An algorithm to compute the power of Monte Carlo tests with guaranteed precision
Axel Gandy, Patrick Rubin-Delanchy

TL;DR
This paper introduces a novel algorithm that provides guaranteed, conservative confidence intervals for the power of Monte Carlo tests, adaptable to various test types and ensuring specified precision and coverage.
Contribution
It presents the first method capable of computing guaranteed confidence intervals for Monte Carlo test power with adaptable effort and broad applicability.
Findings
Algorithm achieves finite expected effort in practical scenarios.
Provides conservative confidence intervals with user-specified length and coverage.

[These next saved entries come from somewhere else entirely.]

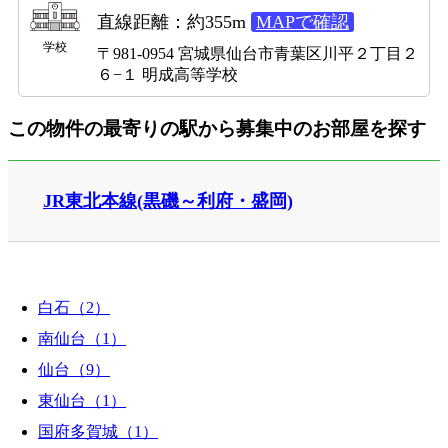
直線距離：約355m
MAPで確認
学校
〒981-0954 宮城県仙台市青葉区川平２丁目２
６−１ 明成高等学校
この物件の最寄りの駅から募集中のお部屋を探す
JR東北本線(黒磯～利府・盛岡)
白石（2）
南仙台（1）
仙台（9）
東仙台（1）
国府多賀城（1）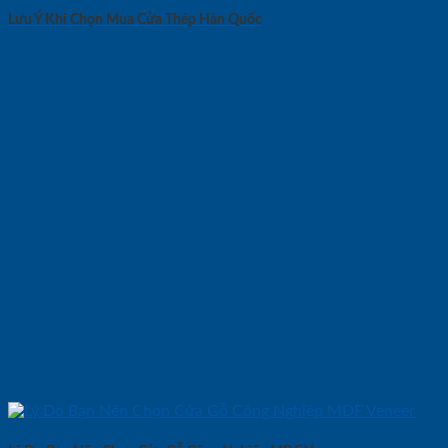
Lưu Ý Khi Chọn Mua Cửa Thép Hàn Quốc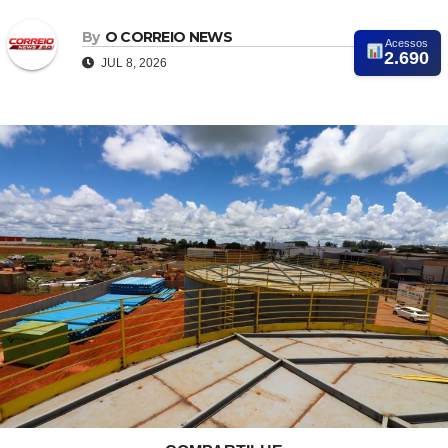
By
O CORREIO NEWS
Acessos
2.690
JUL 8, 2026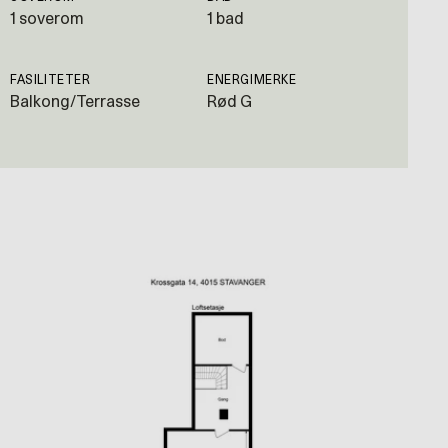
1 soverom
1 bad
FASILITETER
ENERGIMERKE
Balkong/Terrasse
Rød G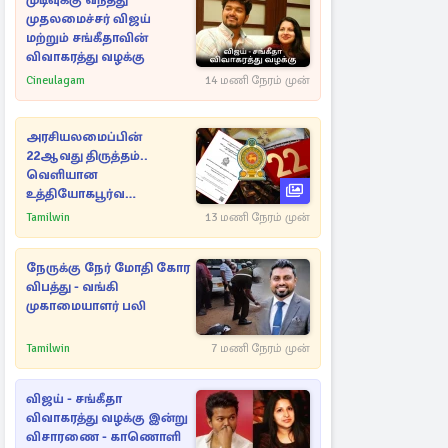
முடிவுக்கு வந்தது
முதலமைச்சர் விஜய்
மற்றும் சங்கீதாவின்
விவாகரத்து வழக்கு
Cineulagam
14 மணி நேரம் முன்
அரசியலமைப்பின்
22ஆவது திருத்தம்..
வெளியான
உத்தியோகபூர்வ
அறிவிப்பு!
Tamilwin
13 மணி நேரம் முன்
நேருக்கு நேர் மோதி கோர
விபத்து - வங்கி
முகாமையாளர் பலி
Tamilwin
7 மணி நேரம் முன்
விஜய் - சங்கீதா
விவாகரத்து வழக்கு இன்று
விசாரணை - காணொளி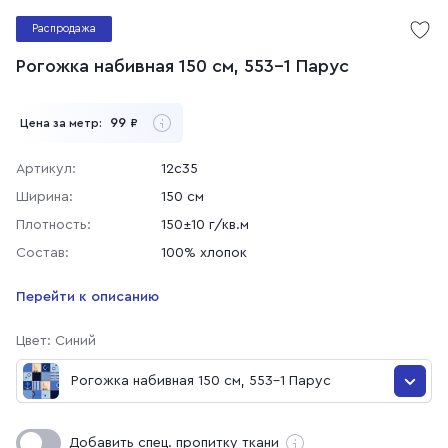
Распродажа
Рогожка набивная 150 см, 553-1 Парус
99
Цена за метр:
₽
Артикул:
12с35
Ширина:
150 см
Плотность:
150±10 г/кв.м
Состав:
100% хлопок
Перейти к описанию
Цвет: Синий
Рогожка набивная 150 см, 553-1 Парус
Рогожка набивная 150 см, 553-2 Парус
Добавить спец. пропитку ткани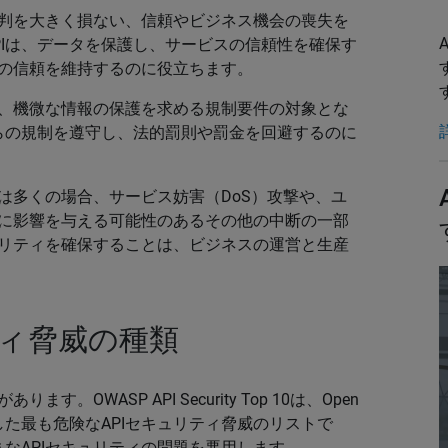
判を大きく損ない、信頼やビジネス機会の喪失を
PIは、データを保護し、サービスの信頼性を確保す
の信頼を維持するのに役立ちます。
、機微な情報の保護を求める規制要件の対象とな
れらの規制を遵守し、法的罰則や罰金を回避するのに
は多くの場合、サービス妨害（DoS）攻撃や、ユ
に影響を与える可能性のあるその他の中断の一部
キュリティを確保することは、ビジネスの運営と生産
ティ脅威の種類
OWASP API Security Top 10は、Open
Projectが決定した最も危険なAPIセキュリティ脅威のリストで
なAPIセキュリティの問題を悪用します。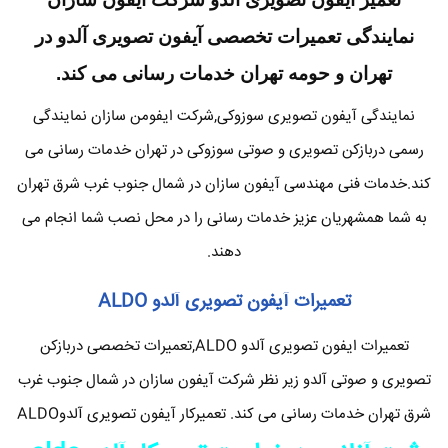
نمایندگی تعمیرات تخصصی آیفون تصویری آلدو در
تهران و حومه تهران خدمات رسانی می کند.
نمایندگی آیفون تصویری سوزوکی,شرکت ایفومن سازان نمایندگی
رسمی دربازکن تصویری و صوتی سوزوکی در تهران خدمات رسانی می
کند.خدمات فنی مهندسی آیفون سازان در شمال جنوب غرب شرق تهران
به شما همشهریان عزیز خدمات رسانی را در محل نصب شما انجام می
دهند.
تعمیرات آیفون تصویری آلدو ALDO
تعمیرات ایفون تصویری آلدو ALDO,تعمیرات تخصصی دربازکن
تصویری و صوتی آلدو زیر نظر شرکت آیفون سازان در شمال جنوب غرب
شرق تهران خدمات رسانی می کند. تعمیرکار آیفون تصویری آلدوALDO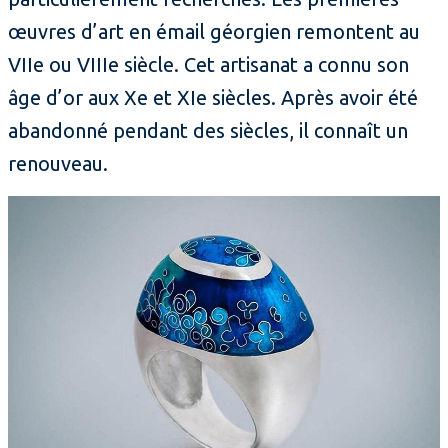
œuvres d’art en émail géorgien remontent au
VIIe ou VIIIe siècle. Cet artisanat a connu son
âge d’or aux Xe et XIe siècles. Après avoir été
abandonné pendant des siècles, il connaît un
renouveau.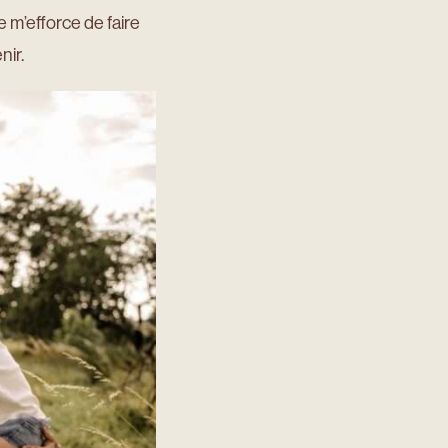
je m’efforce de faire
nir.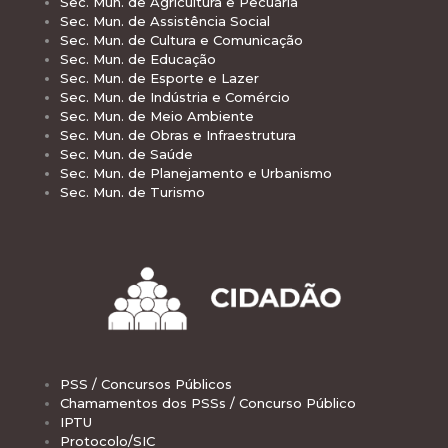
Sec. Mun. de Agricultura e Pecuária
Sec. Mun. de Assistência Social
Sec. Mun. de Cultura e Comunicação
Sec. Mun. de Educação
Sec. Mun. de Esporte e Lazer
Sec. Mun. de Indústria e Comércio
Sec. Mun. de Meio Ambiente
Sec. Mun. de Obras e Infraestrutura
Sec. Mun. de Saúde
Sec. Mun. de Planejamento e Urbanismo
Sec. Mun. de Turismo
PSS / Concursos Públicos
Chamamentos dos PSSs / Concurso Público
IPTU
Protocolo/SIC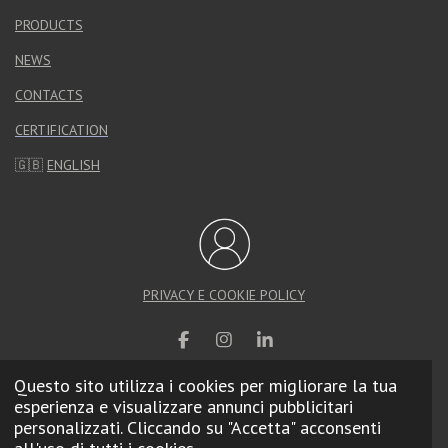
PRODUCTS
NEWS
CONTACTS
CERTIFICATION
🇬🇧
ENGLISH
PRIVACY E COOKIE POLICY
F
I
L
a
n
i
c
s
n
Questo sito utilizza i cookies per migliorare la tua
e
t
k
esperienza e visualizzare annunci pubblicitari
© 2025 Calzolari Arredo Urbano |
Web Agency
b
a
e
personalizzati. Cliccando su "Accetta" acconsenti
o
g
d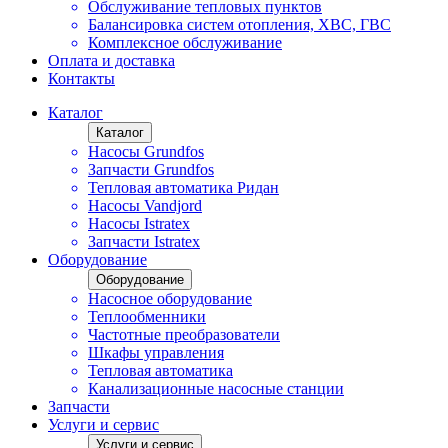
Обслуживание тепловых пунктов
Балансировка систем отопления, ХВС, ГВС
Комплексное обслуживание
Оплата и доставка
Контакты
Каталог
Каталог
Насосы Grundfos
Запчасти Grundfos
Тепловая автоматика Ридан
Насосы Vandjord
Насосы Istratex
Запчасти Istratex
Оборудование
Оборудование
Насосное оборудование
Теплообменники
Частотные преобразователи
Шкафы управления
Тепловая автоматика
Канализационные насосные станции
Запчасти
Услуги и сервис
Услуги и сервис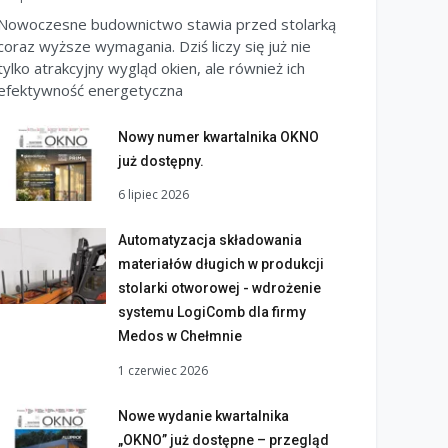
Nowoczesne budownictwo stawia przed stolarką
coraz wyższe wymagania. Dziś liczy się już nie
tylko atrakcyjny wygląd okien, ale również ich
efektywność energetyczna
Nowy numer kwartalnika OKNO
już dostępny.
6 lipiec 2026
Automatyzacja składowania
materiałów długich w produkcji
stolarki otworowej - wdrożenie
systemu LogiComb dla firmy
Medos w Chełmnie
1 czerwiec 2026
Nowe wydanie kwartalnika
„OKNO” już dostępne – przegląd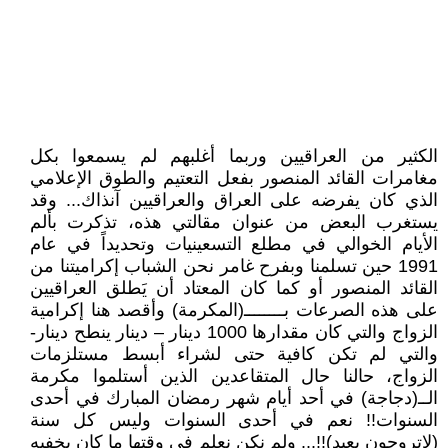
الكثير من العراقيين وربما أغلبهم لم يسمعوا بكل
مغامرات القائد المنصور بفعل التعتيم والطوق الإعلامي
الذي كان يفرضه على العراق والعراقيين آنذاك... وقد
يستغرب البعض من عنوان مقالتي هذه، تذكرت بألم
الأيام الخوالي في مطلع التسعينيات وتحديداً في عام
1991 حين تسلمنا وبفرح غامر نحن الشباب إكراميتنا من
القائد المنصور أو كما كان المعتاد أن يَطلق العراقيين
على هذه الصرعات بــــــــ(المكرمة) وأقصد هنا إكرامية
الزواج والتي كان مقدارها 1000 دينار – دينار ينطح دينار-
والتي لم تكن كافية حتى لشراء أبسط مستلزمات
الزواج، حالنا حال المتقاعدين الذين أستلموا مكرمة
الــ(دجاجة) في أحد أيام شهر رمضان المبارك في أحدى
السنوات!! نعم في أحدى السنوات وليس كل سنة
(لاتروحون بعيد)!!... ولم نكن نعلم في وقتها ما كان يخفيه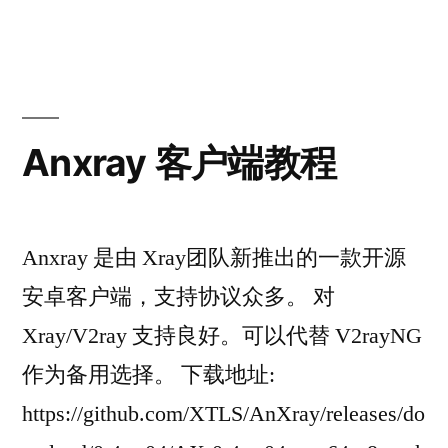
Anxray 客户端教程
Anxray 是由 Xray团队新推出的一款开源
安卓客户端，支持协议众多。 对
Xray/V2ray 支持良好。可以代替 V2rayNG
作为备用选择。 下载地址:
https://github.com/XTLS/AnXray/releases/do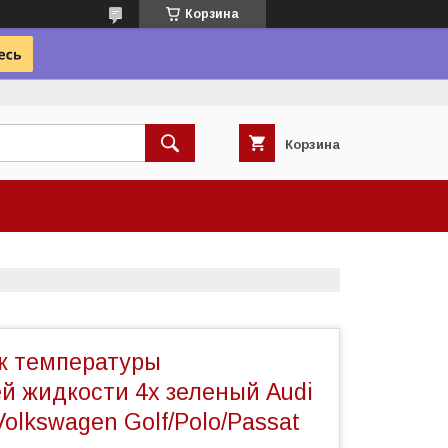
Корзина
Корзина
к температуры
 жидкости 4х зеленый Audi
Volkswagen Golf/Polo/Passat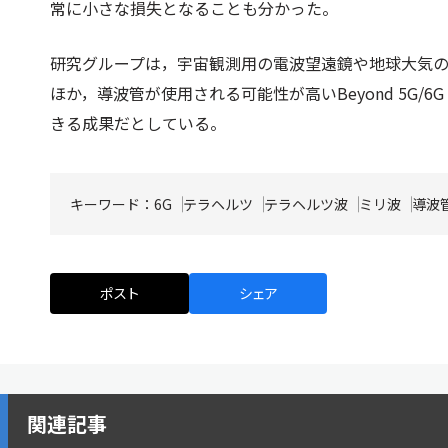
常に小さな損失となることも分かった。
研究グループは，宇宙観測用の電波望遠鏡や地球大気
ほか，導波管が使用される可能性が高いBeyond 5G
きる成果だとしている。
キーワード：
6G
テラヘルツ
テラヘルツ波
ミリ波
導波
ポスト
シェア
関連記事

Implemented in R package simctest, available on CRAN.
Abstract
This article presents an algorithm that generates a conservative confidence interval of a specified length and coverage probability for the power of a Monte Carlo test (such as a bootstrap or permutation test). It is the first method that achieves this aim for almost any Monte Carlo test. Previous research has focused on obtaining as accurate a result as possible for a fixed computational effort, without providing a guaranteed precision in the above sense. The algorithm we propose does not have a fixed effort and runs until a confidence interval with a user-specified length and coverage probability can be constructed. We show that the expected effort required by the algorithm is finite in most cases of practical interest, including situations where the distribution of the p-value is absolutely continuous or discrete with finite support. The algorithm is implemented in the R-package…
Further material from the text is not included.